On a typical day at work Rabbi Kass visits precincts across the city to counsel officers of all faiths.

“I don't wait for police officers to call me. I go around to different precincts and I turn out guys at roll calls, so they get to know my name and see me,” he says.

“People call with all kinds of problems. There's personal problems with their wives, with their children. Sometimes philosophical problems.

“I love cops, but I know one thing; cops deal with life and life out on the street is raw. You see the worst of people sometimes you see the best of people, but a lot of situations in life can make you cynical. And I think that religious faith helps to protect them against a destructive cynicism.

“Cops have this realism about life. As a rabbi, I want to understand life. Nobody understands life better than cops. There's a saying in this department: ‘a cop has a front row seat to the greatest show on earth’.”

For Rabbi Kass the perspective religious faith offers can be vital to improving sometimes faltering morale among officers exposed to the worst sides of human nature.

“An important dimension of religious faith is to try to see things from a larger perspective,” he explains.

“Sometimes what you do isn't always appreciated by the public. But if you take a look at the larger picture, you see that for the most part, people love police officers and they appreciate what police officers do.“

On occasions when crimes involve Jews, Rabbi Kass is called into action by his colleagues. Once, some years ago, he was called to a hostage situation where an armed Jewish man was holding a Jewish woman at gunpoint. Rabbi Kass spoke to him all night and by morning the man was hungry. Spotting an opening, Rabbi Kass traded a pastrami sandwich for the weapon. He agreed.

“We figured that it's all over now. But then he says, I have two guns. So we're back at ground zero. So I said, look, the cops brought me a pastrami sandwich, but I haven't eaten mine because it's not kosher and I keep kosher.

“I said, you can have it, but you have to give up your gun. And he said, alright. So he gave up the second gun and we passed the sandwich to him and the cops immediately rushed him. That was my career as a hostage negotiator, pretty successful.“

Being married to Rabbi Kass also has its perks: his wife Miriam spent their 40th wedding anniversary sleeping on the sofa in a police captain’s office during the great blackout of 2003. Rabbi Kass had bought tickets for Broadway shows, made dinner reservations and booked the honeymoon suite at the Grand Hyatt Hotel for the weekend when the massive power cut hit New York. He walked with Miriam to a police precinct.

“The captain said, look, you can have my office and I'll go out elsewhere. So I gave my wife the couch and I went on the floor, but I couldn't sleep. Around midnight, I heard the captain say he's going to go out and do a patrol. So I said ‘I'll go out with you’.

“We patrolled on the streets of Manhattan. It was quite a sight. It was utterly black, but people made the best of it. They were sitting on the curbs and they were singing and playing guitars, and everybody seemed to be having a great time.”
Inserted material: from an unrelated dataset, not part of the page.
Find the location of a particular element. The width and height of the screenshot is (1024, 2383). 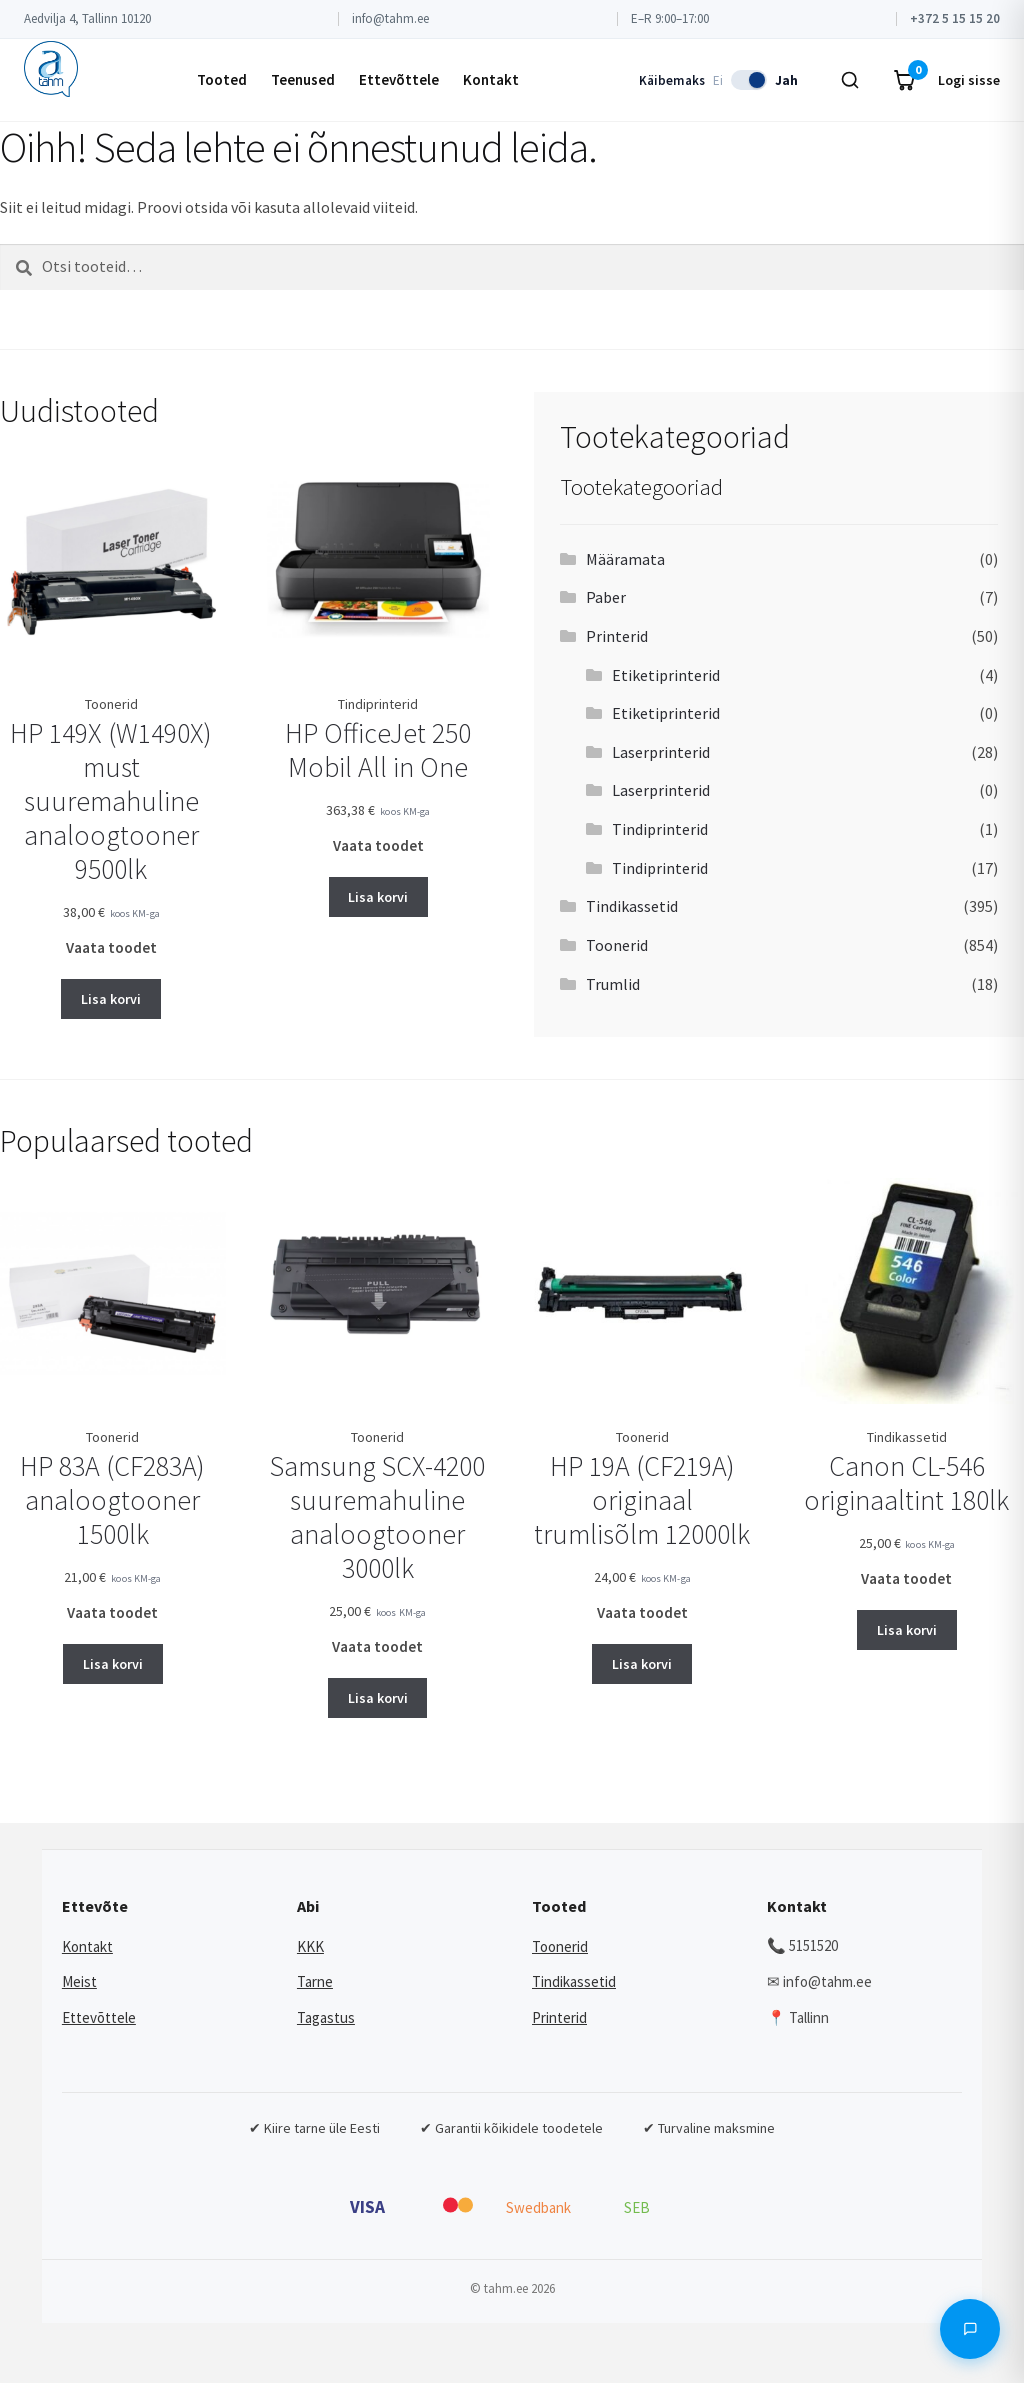

Tagastus is located at coordinates (326, 2017).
Virtually all the shops were closed and Rabbi Kass brought back the only food he could find for his wife from the one deli that was still open.

“The big wedding banquet or anniversary banquet that we had on our 40th wedding anniversary consisted of a tuna fish salad sandwich and a piece of cheesecake.”
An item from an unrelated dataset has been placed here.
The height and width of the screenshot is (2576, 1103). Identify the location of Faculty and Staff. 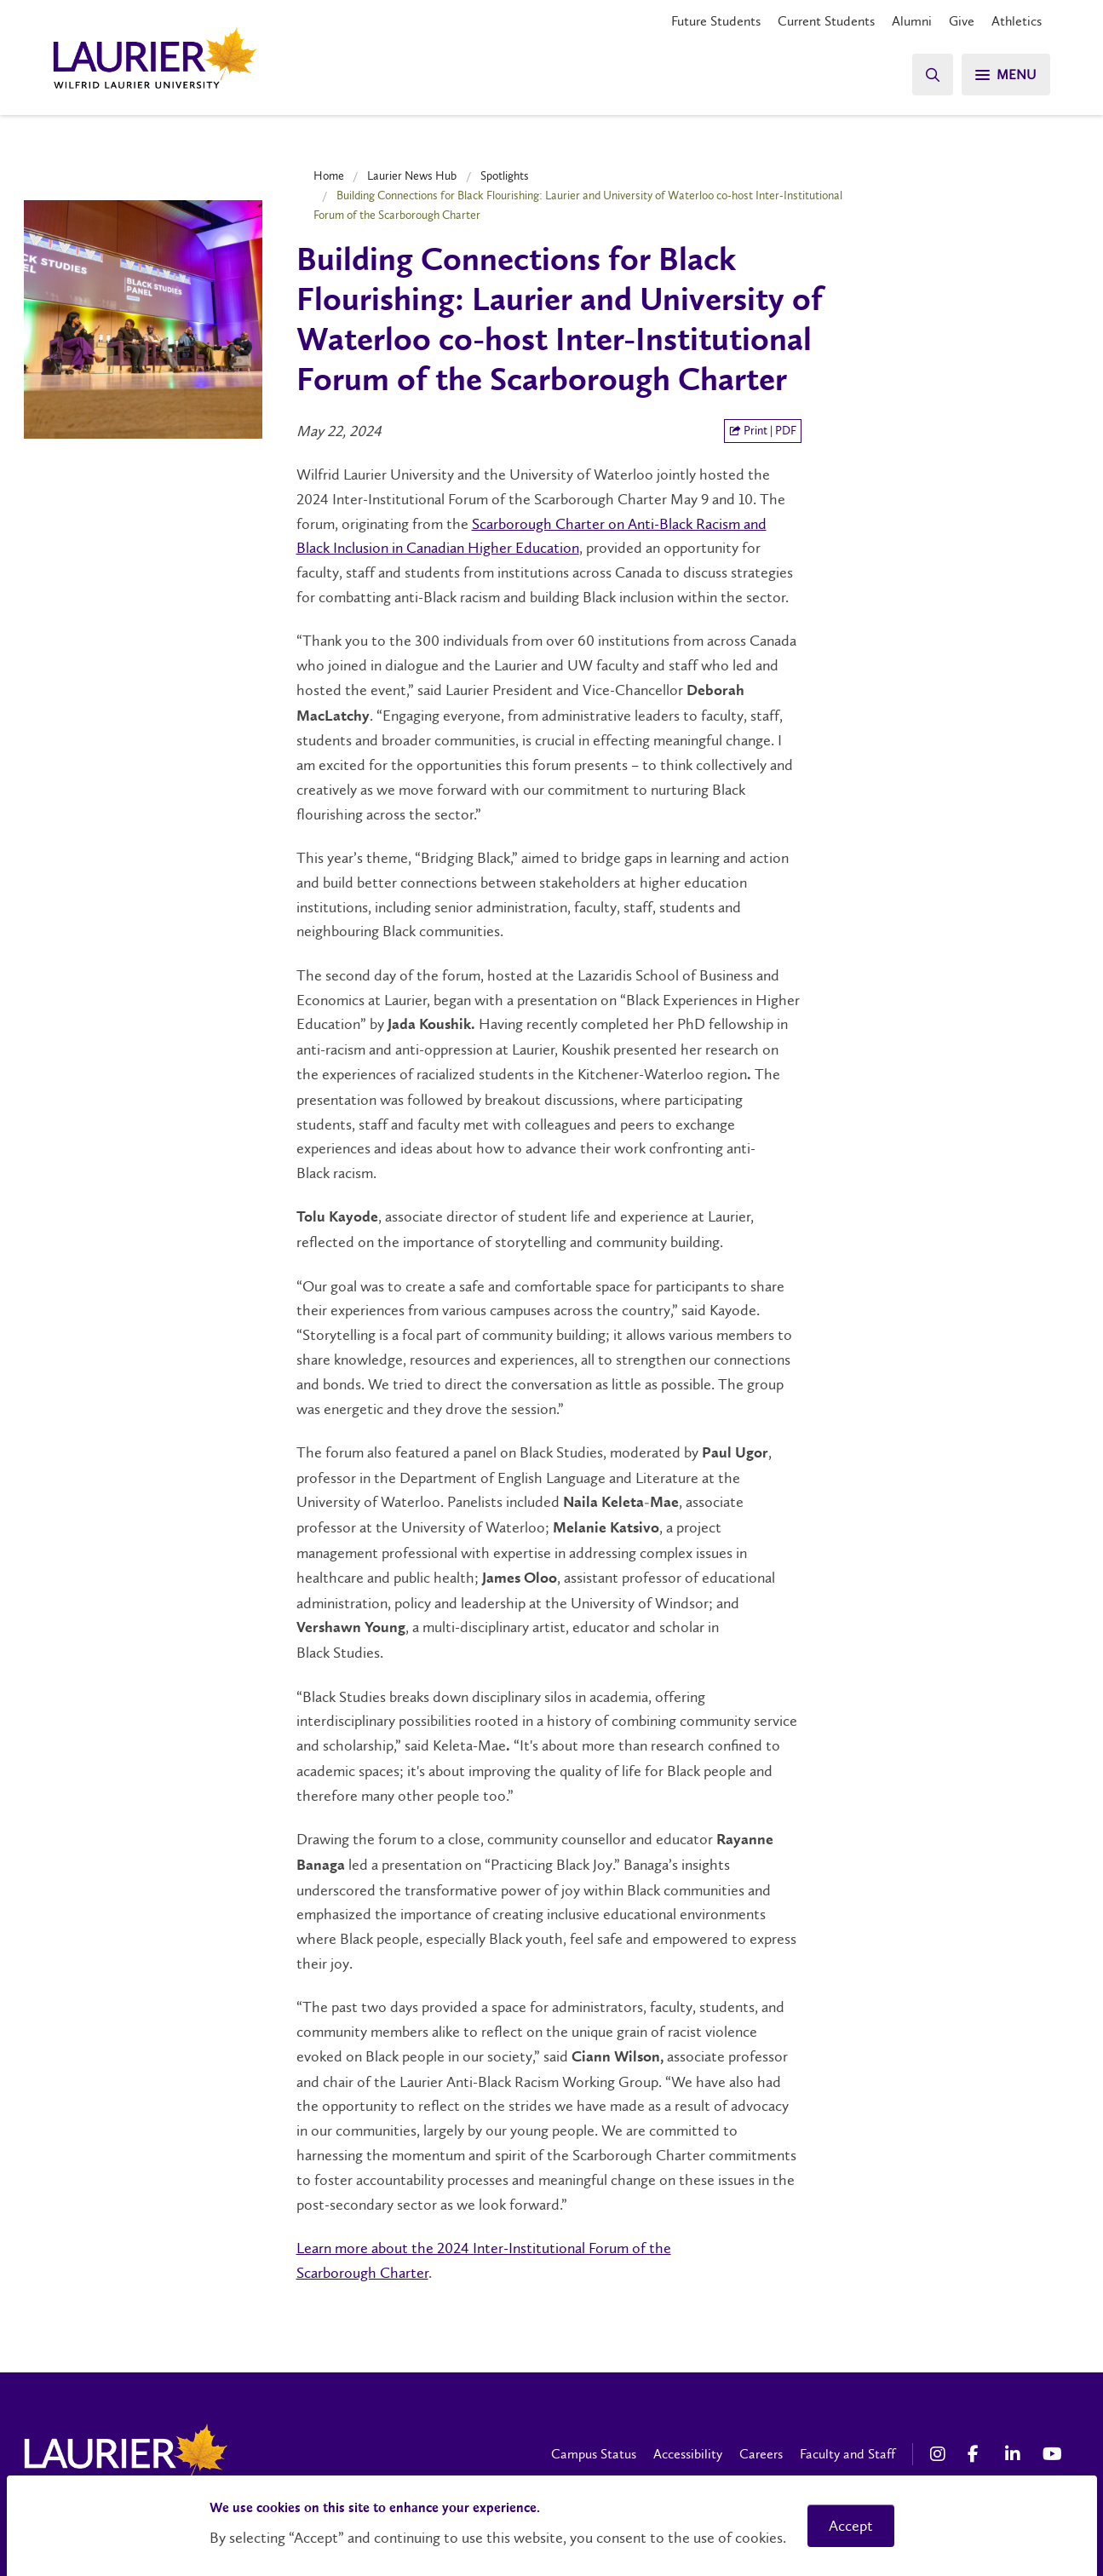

The position of Chief Chaplain is clearly more than a job for Rabbi Kass; it’s a calling. Even his sons have felt it. Both are medical doctors and both also volunteer as police surgeons, helping the NYPD in any way they can when asked to.

“I do it because I love it and I love to be with police officers. And I hope I'm fulfilling some kind of role that maybe my creator had for me on earth.”

Smiling, Rabbi Kass says retirement is not something he’s considering as long as “my mind is working and the body is working”. His smile expands. “And so long as they put up with me.”